Select all lines holding the word "LED工礦燈" from the entries that follow.

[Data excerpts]
_____

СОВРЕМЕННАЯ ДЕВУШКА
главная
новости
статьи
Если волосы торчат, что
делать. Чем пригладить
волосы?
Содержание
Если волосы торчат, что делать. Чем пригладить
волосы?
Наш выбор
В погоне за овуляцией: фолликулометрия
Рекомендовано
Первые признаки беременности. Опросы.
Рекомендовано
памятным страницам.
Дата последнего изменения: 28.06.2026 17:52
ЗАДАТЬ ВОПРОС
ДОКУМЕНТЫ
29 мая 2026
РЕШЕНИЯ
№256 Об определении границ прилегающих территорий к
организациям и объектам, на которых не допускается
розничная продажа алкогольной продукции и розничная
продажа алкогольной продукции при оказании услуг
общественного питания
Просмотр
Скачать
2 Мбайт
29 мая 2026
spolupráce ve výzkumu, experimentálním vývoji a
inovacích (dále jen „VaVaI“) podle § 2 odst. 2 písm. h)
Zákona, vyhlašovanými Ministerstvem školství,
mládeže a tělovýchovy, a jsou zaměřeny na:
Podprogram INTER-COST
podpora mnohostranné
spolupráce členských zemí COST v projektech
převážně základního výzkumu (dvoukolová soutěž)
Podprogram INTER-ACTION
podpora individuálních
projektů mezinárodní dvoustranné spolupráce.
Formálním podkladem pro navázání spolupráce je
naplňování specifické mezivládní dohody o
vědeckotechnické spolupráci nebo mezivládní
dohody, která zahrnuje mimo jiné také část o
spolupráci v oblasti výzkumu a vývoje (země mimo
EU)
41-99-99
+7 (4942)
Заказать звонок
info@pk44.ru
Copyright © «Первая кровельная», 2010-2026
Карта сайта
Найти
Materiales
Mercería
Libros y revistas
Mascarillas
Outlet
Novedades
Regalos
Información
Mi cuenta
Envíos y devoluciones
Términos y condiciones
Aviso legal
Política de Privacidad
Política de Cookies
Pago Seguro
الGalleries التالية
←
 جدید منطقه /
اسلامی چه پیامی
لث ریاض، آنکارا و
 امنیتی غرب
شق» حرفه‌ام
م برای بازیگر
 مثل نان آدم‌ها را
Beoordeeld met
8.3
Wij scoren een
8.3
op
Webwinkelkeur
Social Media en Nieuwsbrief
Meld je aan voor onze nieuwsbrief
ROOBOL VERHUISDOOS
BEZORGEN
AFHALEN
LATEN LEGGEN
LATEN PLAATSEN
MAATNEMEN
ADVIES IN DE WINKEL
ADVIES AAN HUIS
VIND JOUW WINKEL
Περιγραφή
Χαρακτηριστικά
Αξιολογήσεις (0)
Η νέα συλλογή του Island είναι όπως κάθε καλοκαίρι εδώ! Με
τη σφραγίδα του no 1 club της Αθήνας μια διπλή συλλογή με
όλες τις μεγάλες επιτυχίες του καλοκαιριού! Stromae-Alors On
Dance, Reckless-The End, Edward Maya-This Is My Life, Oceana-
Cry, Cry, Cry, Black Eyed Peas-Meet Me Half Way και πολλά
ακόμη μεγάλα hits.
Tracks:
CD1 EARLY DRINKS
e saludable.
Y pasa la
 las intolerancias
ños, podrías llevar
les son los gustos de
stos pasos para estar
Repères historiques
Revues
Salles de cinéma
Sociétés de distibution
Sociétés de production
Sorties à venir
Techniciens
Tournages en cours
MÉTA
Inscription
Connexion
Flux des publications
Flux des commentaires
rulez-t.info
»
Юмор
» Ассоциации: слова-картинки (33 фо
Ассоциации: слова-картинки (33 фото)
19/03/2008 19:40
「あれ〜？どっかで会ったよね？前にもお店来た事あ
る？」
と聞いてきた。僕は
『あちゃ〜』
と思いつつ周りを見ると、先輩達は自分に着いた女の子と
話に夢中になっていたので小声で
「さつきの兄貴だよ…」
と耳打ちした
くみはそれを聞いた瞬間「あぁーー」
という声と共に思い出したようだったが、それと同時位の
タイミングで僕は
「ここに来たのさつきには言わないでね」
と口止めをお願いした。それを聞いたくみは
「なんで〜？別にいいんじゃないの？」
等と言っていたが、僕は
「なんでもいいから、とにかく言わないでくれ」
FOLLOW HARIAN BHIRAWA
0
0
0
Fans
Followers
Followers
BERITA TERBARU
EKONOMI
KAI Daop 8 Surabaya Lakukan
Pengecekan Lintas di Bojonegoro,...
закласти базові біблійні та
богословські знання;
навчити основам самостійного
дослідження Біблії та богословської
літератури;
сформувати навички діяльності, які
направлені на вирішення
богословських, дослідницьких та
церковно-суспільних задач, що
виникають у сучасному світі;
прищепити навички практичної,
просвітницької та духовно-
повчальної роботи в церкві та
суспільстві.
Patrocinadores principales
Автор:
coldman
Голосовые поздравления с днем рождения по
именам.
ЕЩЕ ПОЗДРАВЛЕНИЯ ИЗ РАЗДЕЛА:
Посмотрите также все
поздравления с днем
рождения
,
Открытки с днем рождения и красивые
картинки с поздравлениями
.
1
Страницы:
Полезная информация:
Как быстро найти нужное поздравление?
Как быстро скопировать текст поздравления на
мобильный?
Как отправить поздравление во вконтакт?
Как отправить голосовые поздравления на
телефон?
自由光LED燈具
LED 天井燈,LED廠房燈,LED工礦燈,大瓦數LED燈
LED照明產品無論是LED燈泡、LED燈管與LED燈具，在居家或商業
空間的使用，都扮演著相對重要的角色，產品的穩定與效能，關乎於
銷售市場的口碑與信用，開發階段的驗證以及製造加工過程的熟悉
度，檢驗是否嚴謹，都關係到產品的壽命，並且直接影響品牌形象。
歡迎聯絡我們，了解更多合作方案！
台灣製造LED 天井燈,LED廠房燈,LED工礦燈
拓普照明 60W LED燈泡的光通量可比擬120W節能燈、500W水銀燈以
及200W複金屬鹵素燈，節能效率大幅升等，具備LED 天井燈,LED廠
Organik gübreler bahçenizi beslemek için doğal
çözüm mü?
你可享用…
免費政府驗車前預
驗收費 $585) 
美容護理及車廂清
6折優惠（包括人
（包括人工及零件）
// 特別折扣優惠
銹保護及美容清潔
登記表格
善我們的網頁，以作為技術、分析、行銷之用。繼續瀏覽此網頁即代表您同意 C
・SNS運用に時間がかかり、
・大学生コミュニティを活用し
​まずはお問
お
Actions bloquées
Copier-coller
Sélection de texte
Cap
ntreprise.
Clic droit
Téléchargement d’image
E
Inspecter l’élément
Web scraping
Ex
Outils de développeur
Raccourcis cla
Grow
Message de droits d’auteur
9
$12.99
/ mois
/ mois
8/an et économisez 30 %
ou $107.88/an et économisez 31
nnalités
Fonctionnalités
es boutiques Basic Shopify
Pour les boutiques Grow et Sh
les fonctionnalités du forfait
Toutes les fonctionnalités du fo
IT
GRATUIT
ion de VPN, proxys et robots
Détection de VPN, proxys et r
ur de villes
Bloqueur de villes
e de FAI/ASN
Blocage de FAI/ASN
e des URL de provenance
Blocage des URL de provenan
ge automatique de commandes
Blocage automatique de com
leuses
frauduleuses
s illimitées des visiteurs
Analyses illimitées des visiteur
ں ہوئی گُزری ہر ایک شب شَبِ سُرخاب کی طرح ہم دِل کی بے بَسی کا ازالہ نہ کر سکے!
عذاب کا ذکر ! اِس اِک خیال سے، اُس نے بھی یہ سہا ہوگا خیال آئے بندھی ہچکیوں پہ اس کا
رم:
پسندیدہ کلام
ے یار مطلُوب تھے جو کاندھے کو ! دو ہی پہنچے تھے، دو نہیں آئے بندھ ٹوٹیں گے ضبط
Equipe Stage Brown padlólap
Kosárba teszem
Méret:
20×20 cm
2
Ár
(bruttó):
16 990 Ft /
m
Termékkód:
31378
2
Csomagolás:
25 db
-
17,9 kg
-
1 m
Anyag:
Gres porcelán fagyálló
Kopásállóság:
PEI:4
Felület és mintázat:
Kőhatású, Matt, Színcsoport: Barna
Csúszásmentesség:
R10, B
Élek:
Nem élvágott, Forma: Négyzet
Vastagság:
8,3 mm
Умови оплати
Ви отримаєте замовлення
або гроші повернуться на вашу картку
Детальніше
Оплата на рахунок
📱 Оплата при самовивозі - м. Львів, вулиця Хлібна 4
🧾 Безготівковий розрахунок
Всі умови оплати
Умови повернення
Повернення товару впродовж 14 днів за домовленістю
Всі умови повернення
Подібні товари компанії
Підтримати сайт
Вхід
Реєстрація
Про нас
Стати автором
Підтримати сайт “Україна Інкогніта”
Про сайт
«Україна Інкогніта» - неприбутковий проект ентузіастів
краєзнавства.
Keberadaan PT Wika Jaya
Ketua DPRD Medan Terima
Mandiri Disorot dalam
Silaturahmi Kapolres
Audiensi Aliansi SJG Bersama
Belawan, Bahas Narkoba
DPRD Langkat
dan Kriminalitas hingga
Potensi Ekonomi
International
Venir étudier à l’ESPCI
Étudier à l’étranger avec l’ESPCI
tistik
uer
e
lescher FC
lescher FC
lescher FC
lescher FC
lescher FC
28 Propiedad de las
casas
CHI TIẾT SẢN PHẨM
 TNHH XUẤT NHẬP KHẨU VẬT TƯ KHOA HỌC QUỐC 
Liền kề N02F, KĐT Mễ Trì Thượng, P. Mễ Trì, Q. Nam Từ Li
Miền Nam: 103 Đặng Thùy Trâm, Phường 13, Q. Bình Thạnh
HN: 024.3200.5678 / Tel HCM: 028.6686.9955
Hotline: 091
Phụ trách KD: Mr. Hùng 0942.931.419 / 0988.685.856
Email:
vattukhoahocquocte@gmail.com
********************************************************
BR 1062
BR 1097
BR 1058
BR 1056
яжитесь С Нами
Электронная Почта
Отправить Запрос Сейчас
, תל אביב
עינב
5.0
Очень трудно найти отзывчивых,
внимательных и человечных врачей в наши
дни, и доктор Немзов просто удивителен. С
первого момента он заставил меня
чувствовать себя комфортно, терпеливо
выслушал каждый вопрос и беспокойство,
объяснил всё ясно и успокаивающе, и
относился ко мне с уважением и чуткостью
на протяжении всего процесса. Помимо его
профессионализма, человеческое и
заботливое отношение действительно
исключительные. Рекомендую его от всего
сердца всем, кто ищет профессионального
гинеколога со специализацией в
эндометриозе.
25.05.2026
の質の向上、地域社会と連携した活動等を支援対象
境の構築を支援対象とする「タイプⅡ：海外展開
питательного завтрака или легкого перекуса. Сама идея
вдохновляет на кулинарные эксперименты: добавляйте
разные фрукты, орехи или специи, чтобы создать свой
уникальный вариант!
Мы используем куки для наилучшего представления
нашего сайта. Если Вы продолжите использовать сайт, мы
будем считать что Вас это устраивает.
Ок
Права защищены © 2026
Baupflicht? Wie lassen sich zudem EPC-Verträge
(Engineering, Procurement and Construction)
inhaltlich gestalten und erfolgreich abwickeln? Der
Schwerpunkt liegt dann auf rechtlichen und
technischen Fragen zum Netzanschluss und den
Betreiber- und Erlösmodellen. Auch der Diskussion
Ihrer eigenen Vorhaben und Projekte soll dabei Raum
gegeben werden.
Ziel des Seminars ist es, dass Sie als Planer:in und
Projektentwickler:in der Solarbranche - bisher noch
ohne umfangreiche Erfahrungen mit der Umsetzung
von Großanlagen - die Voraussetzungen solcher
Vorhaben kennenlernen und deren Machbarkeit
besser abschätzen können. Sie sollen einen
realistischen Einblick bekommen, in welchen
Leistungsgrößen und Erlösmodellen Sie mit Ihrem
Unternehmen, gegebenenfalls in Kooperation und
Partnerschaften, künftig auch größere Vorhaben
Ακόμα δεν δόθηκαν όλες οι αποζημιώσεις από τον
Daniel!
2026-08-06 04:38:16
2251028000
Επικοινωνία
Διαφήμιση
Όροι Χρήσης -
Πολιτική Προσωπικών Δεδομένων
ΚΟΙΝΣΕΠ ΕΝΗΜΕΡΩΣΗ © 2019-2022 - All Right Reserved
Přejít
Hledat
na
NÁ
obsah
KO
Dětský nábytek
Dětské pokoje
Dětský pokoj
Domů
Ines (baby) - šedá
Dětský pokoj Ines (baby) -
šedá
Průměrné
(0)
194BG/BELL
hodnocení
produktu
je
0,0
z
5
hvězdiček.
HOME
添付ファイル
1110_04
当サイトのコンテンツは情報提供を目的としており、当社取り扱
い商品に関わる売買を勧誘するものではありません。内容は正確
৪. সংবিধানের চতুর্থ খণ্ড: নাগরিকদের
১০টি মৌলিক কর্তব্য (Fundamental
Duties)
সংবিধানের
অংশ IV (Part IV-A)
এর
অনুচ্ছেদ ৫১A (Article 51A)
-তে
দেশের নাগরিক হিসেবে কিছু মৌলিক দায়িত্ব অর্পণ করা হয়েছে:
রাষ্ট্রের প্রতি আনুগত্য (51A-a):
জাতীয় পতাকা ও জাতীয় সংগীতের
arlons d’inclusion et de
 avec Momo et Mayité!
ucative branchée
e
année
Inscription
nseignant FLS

_____

* ANSWER FOR THIS EXERCISE *
LED 天井燈,LED廠房燈,LED工礦燈,大瓦數LED燈
台灣製造LED 天井燈,LED廠房燈,LED工礦燈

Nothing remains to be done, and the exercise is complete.